O epílogo representa o assentar do pó depois de Agnes ser devolvida à terra. Karin, Maria, Fredrik e Joakim discutem o futuro da propriedade e de Anna. O acordo a que chegam é que Anna continuará a viver na mansão durante mais um mês, até encontrar um novo empregador, e que poderá guardar um pertence de Agnes à sua escolha, proposta que a governanta rejeita prontamente, afirmando que não deseja nada. Os quatro despedem-se de Anna, mas não sem antes Joakim e Maria oferecerem uma esmola à empregada doméstica pelo afecto que dedicou a Agnes durante doze anos.
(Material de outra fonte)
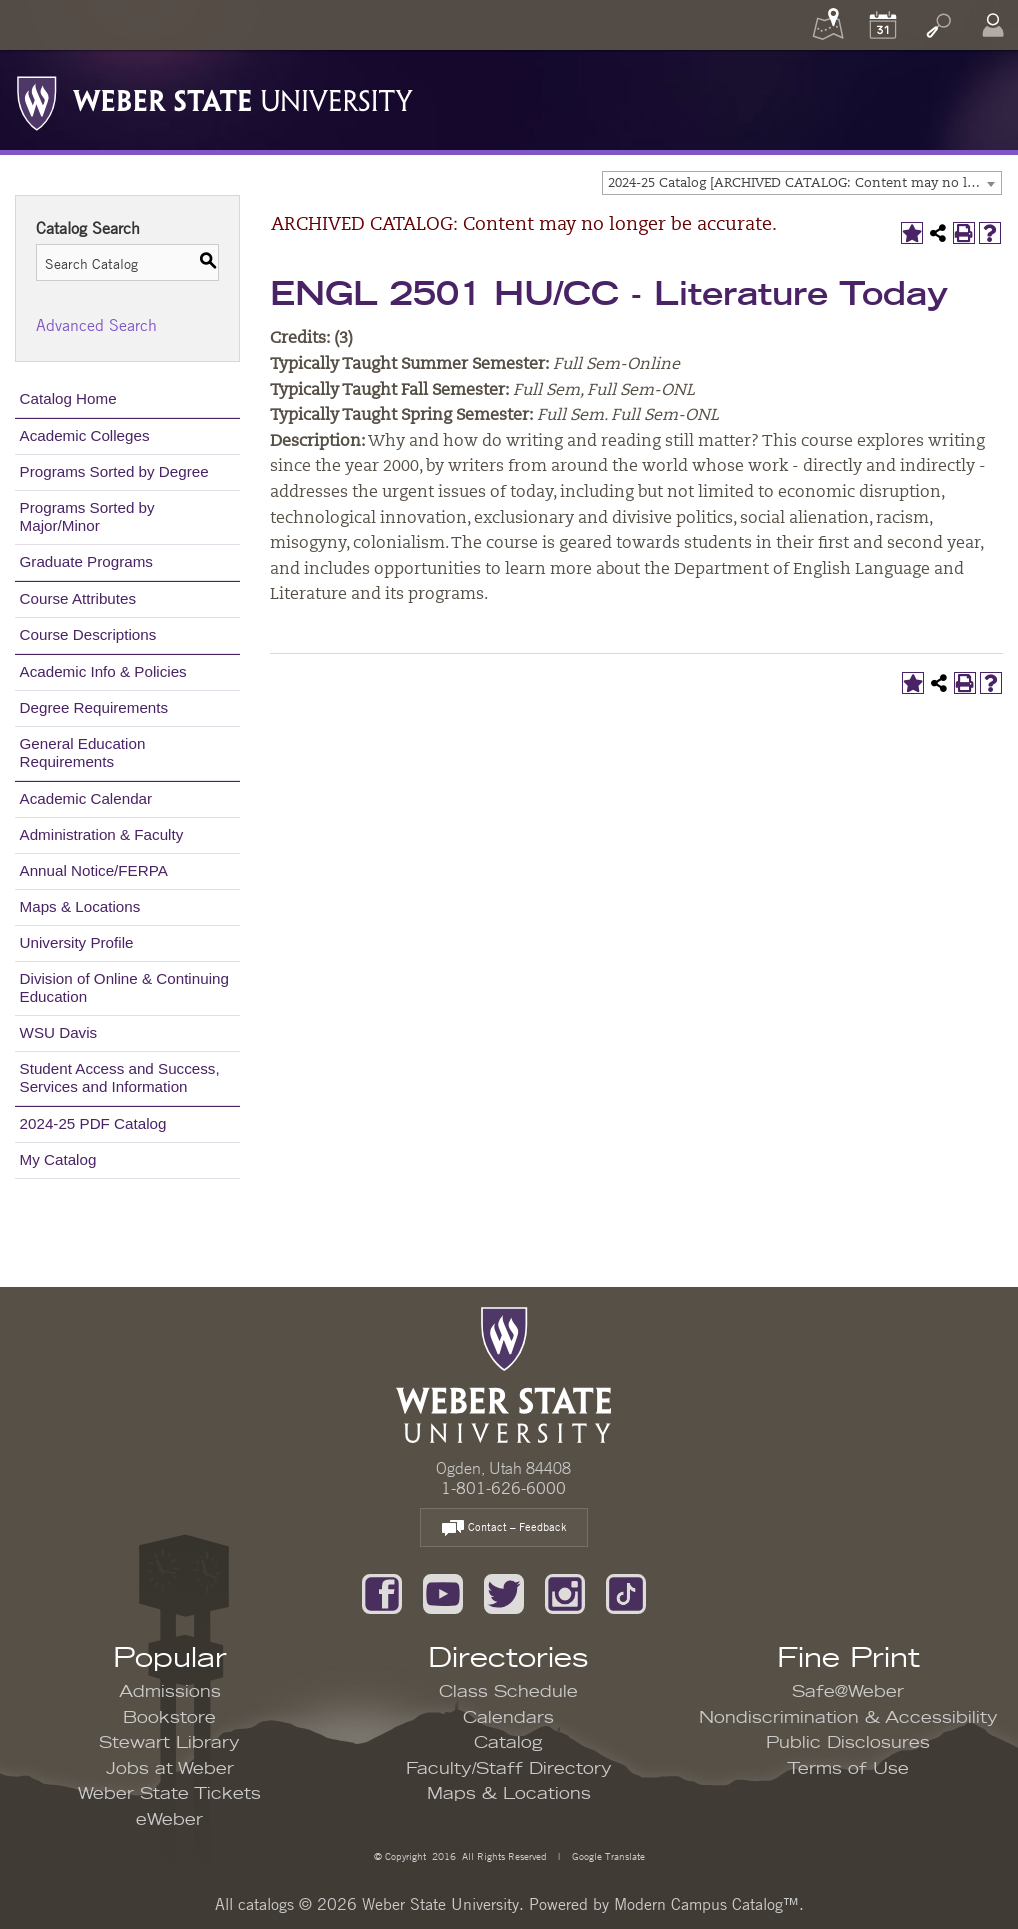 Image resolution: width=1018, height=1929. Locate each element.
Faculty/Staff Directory (509, 1769)
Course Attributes (78, 598)
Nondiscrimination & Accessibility (848, 1718)
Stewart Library (169, 1743)
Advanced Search (96, 325)
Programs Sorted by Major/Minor (87, 516)
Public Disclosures (848, 1743)
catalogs (266, 1904)
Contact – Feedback (504, 1528)
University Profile (77, 942)
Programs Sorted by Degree (114, 471)
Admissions (170, 1692)
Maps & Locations (80, 906)
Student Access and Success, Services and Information (120, 1077)
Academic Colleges (85, 435)
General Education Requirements (83, 752)
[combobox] (802, 183)
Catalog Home (68, 398)
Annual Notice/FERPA (94, 870)
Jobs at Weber (170, 1769)
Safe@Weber (848, 1692)
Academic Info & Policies (103, 671)
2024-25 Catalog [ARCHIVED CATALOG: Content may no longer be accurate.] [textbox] (804, 183)
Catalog (508, 1743)
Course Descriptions (88, 634)
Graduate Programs (86, 561)
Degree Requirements (94, 707)
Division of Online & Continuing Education (124, 987)
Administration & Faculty (102, 834)
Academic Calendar (86, 798)
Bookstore (169, 1718)
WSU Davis (59, 1032)
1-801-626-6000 (503, 1488)
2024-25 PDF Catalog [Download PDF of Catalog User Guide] (93, 1123)
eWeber (169, 1820)
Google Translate (607, 1855)
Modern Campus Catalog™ (706, 1904)
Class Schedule (508, 1692)
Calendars (508, 1718)
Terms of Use (848, 1769)
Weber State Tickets (169, 1794)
Antes de saírem da mansão, Karin acerca-se da irmã mais nova e recorda-a da noite em que se abraçaram e fizeram promessas de que a sua relação iria ser, daqui em diante, diferente, pautada pela sinceridade e carinho, ao invés de rancor e agressividade passiva. A composição fecha-se em grandes-planos dos rostos das irmãs, que sussurram num tom confidente. Contudo, as dinâmicas antigas reemergem, como se o antagonismo fosse a ordem natural das coisas entre as irmãs. Karin pede para que Maria lhe diga em que é que está a pensar, a irmã mais nova chama-lhe à atenção, avisa-a de que não tem o direito de fazer esse tipo de perguntas, o que reabre logo uma fissura na sua relação. Tocaste-me, diz a mais velha num tom indignado, ao que a mais nova responde que não precisa de ser recordada disso. À semelhança do que acontecera com David, Maria aparenta ter-se servido do seu poder erótico para se reaproximar de Karin que, porventura, anseia ter contacto com a imagem da mãe que Maria encarna. Agora que a ternura se apagou, Maria aproveita para esmagar a irmã, humilhá-la por ter baixado a guarda. Vemo-nos, como sempre, no dia de Reis, assevera a mais nova, sugerindo, assim, que tudo voltará a ser como antes, uma fachada escamoteada por deveres sociais. Este confronto, como tantos outros, é filmado por via de grandes-planos. Bergman dá expressão à distância entre as irmãs através da proximidade da câmara com os seus corpos.
Lágrimas e Suspiros termina com Anna a abrir o diário de Agnes, páginas em que, podemos imaginar, estão descritos os momentos que partilharam. Inferimos que este é o objecto que Anna levará da mansão e carregará consigo. É significativo que assim seja. O diário é o recipiente da voz da morta, o veículo do seu fantasma. Além disso, o diário também é um dispositivo narrativo, pelo que a leitura das suas páginas não só invoca a voz da falecida, como espoleta uma última analepse que reporta o espectador para o passado recente, para um passeio que as quatro mulheres deram pelo jardim. A câmara retorna, após um longo período de gestação na mansão uterina, período esse que termina com o parto da morte de Agnes, a câmara retorna, dizia, para um espaço exterior, luminoso, e as mulheres estão vestidas de branco, e estão joviais, verdadeiramente unidas, por um momento. Já doente, Agnes confessa ao diário que as dores, por um segundo, deixaram de atormentá-la e foi dominada por uma alegria imensa – sentiu-se em união com a perfeição, e uma só com as irmãs e Anna. Por fim, dá-se o regresso ao ventre, à plenitude, a sensação é efémera, escapa-se-nos, mas basta.
E assim as lágrimas e suspiros foram serenadas.